REQUIREMENT -
Scan the material for the word "Donald", then return every line where it appears.

AVAILABLE DATA -
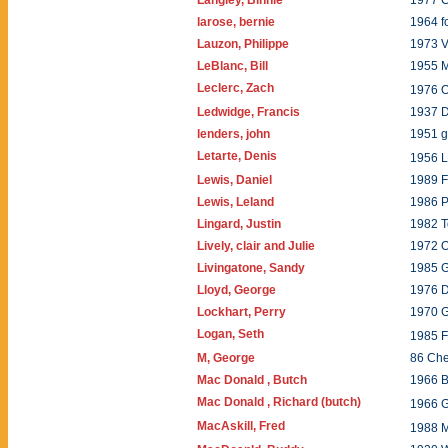
Langley, Binnie
1977 
larose, bernie
1964 f
Lauzon, Philippe
1973 
LeBlanc, Bill
1955 
Leclerc, Zach
1976 
Ledwidge, Francis
1937 
lenders, john
1951 g
Letarte, Denis
1956 L
Lewis, Daniel
1989 F
Lewis, Leland
1986 P
Lingard, Justin
1982 T
Lively, clair and Julie
1972 O
Livingatone, Sandy
1985 
Lloyd, George
1976 
Lockhart, Perry
1970 
Logan, Seth
1985 
M, George
86 Ch
Mac Donald , Butch
1966 
Mac Donald , Richard (butch)
1966 
MacAskill, Fred
1988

TASK ANSWER -
Mac Donald , Butch
Mac Donald , Richard (butch)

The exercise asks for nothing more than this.